ValveSoftware / Source-1-Games

Source 1 based games such as TF2 and Counter-Strike: Source
660 stars 76 forks source link

[HL2DM] [ZPS] Bad Rcon Password can Crash the Server #1002

Closed ghost closed 11 years ago

ghost commented 11 years ago

If you go to the console, and type

rcon_password "123"

and then type something like

rcon status

It will get a wrong password error, but, if you insist and keep sending the command after all atempts, you will be kicked with a message that you have been banned, but however, you are not banner and the server crashes.

Tested on ZPS and HLD2M, i think it happens to all source games though

voided commented 11 years ago

Can you confirm that the actual server process crashes?

Failing rcon password checks over a certain limit (see sv_rcon_maxfailures) leads to the offending IP being banned, which can make it seem that the server is offline when it's simply dropping packets from the banned address.

fuckpaypal commented 11 years ago

I wasn't able to reproduce this.

Pricetx commented 11 years ago

I wasn't able to re-produce this either, is he just referring to listen servers? As I imagine they would probably stop running if the host got banned.

ghost commented 11 years ago

Strange, i was saying about dedicated servers, look, even on a simply google search about it you can see many people suffering from this:

https://www.google.com.br/search?q=bad+rcon+password+crash+server&oq=bad+rcon+password+crash+server&aqs=chrome..69i57j69i61.7341j0&sourceid=chrome&ie=UTF-8&qscrl=1

I just reproduced it now on ZPS (Zombie Panic Source)

Pricetx commented 11 years ago

Hmm, assuming you've been attempting this exploit on your own server, could you provide specs and OS? Also, any mods / plugins would be useful to know.

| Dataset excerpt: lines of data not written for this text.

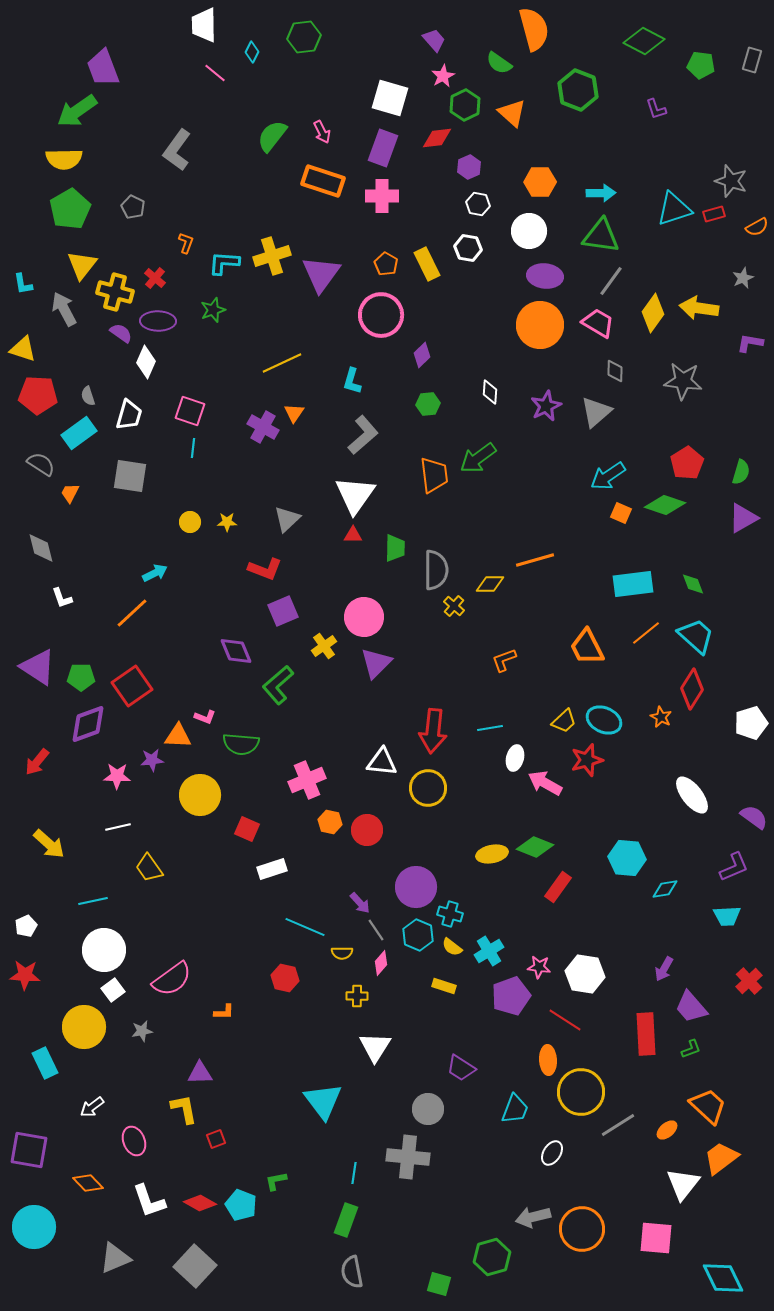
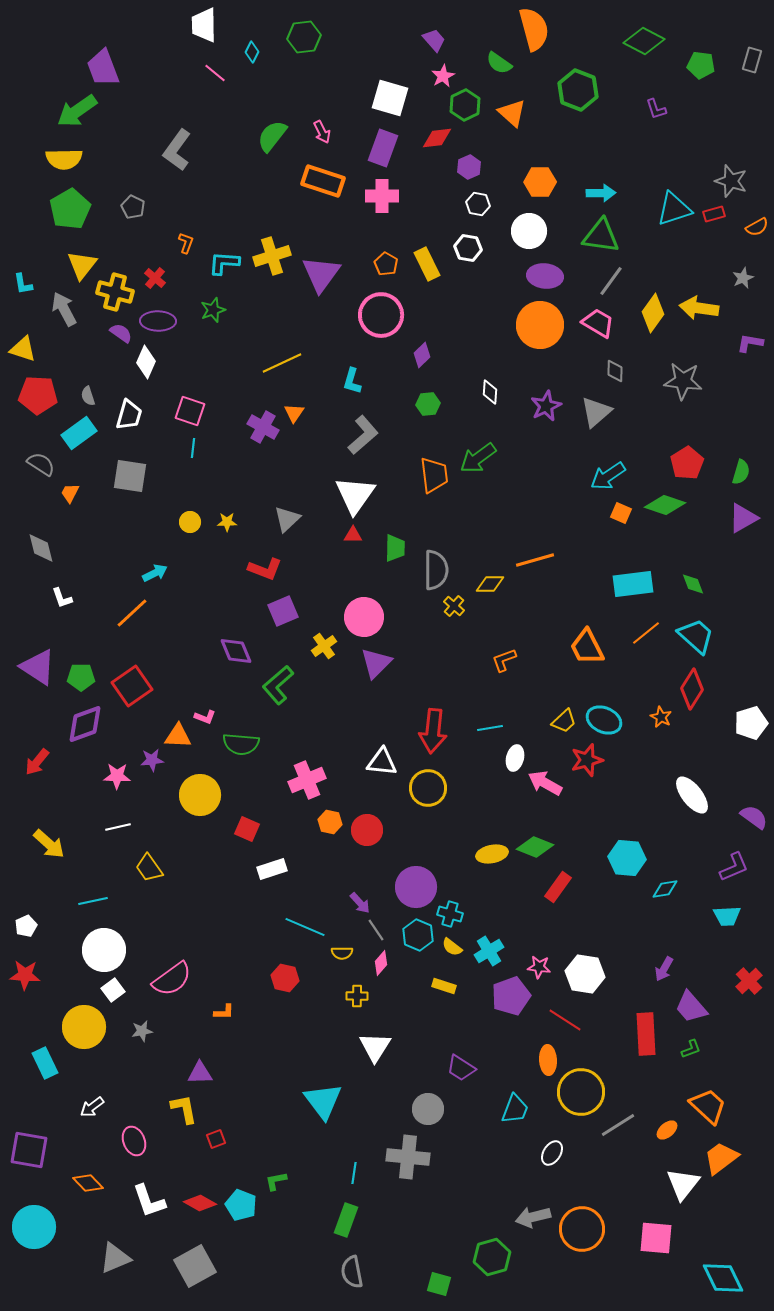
purple diamond at (88, 724): moved 3 px left
gray square at (195, 1266): rotated 18 degrees clockwise
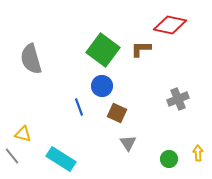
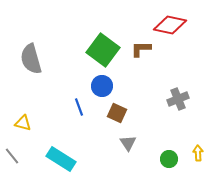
yellow triangle: moved 11 px up
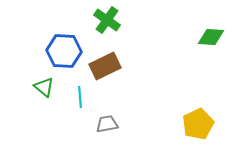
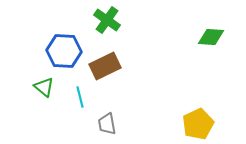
cyan line: rotated 10 degrees counterclockwise
gray trapezoid: rotated 90 degrees counterclockwise
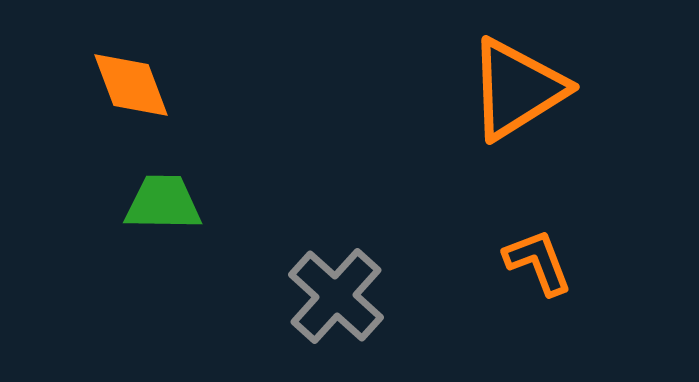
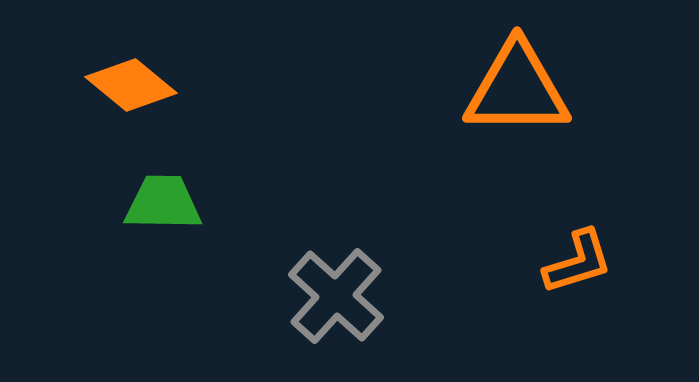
orange diamond: rotated 30 degrees counterclockwise
orange triangle: rotated 32 degrees clockwise
orange L-shape: moved 40 px right; rotated 94 degrees clockwise
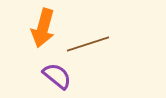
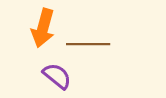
brown line: rotated 18 degrees clockwise
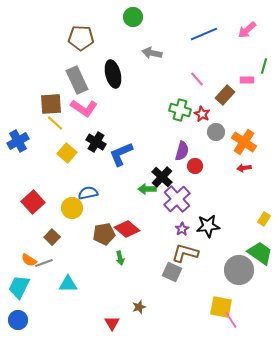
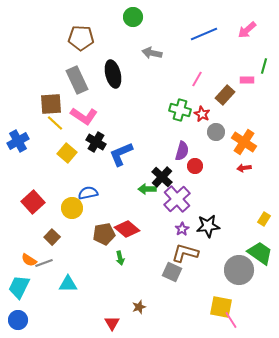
pink line at (197, 79): rotated 70 degrees clockwise
pink L-shape at (84, 108): moved 8 px down
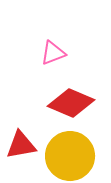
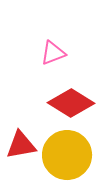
red diamond: rotated 9 degrees clockwise
yellow circle: moved 3 px left, 1 px up
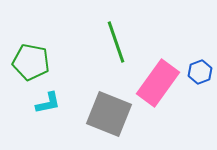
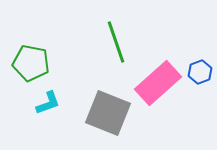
green pentagon: moved 1 px down
pink rectangle: rotated 12 degrees clockwise
cyan L-shape: rotated 8 degrees counterclockwise
gray square: moved 1 px left, 1 px up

CutieRin commented 11 years ago

just had a friend try this on my srcds css dedicated server and server didn't crash but he got ip banned and wasnt able to see the server, so you were just being blocked from seeing the server, like voided had explained

ghost commented 11 years ago

Well, i just checked here and ZPS is using orangebox engine (even on steampipe), perhabs this bug it's fixed on steampipe engine?

alfred-valve commented 11 years ago

Sounds like this is ZPS specific and not covered by this tracker, chase this down with the ZPS team.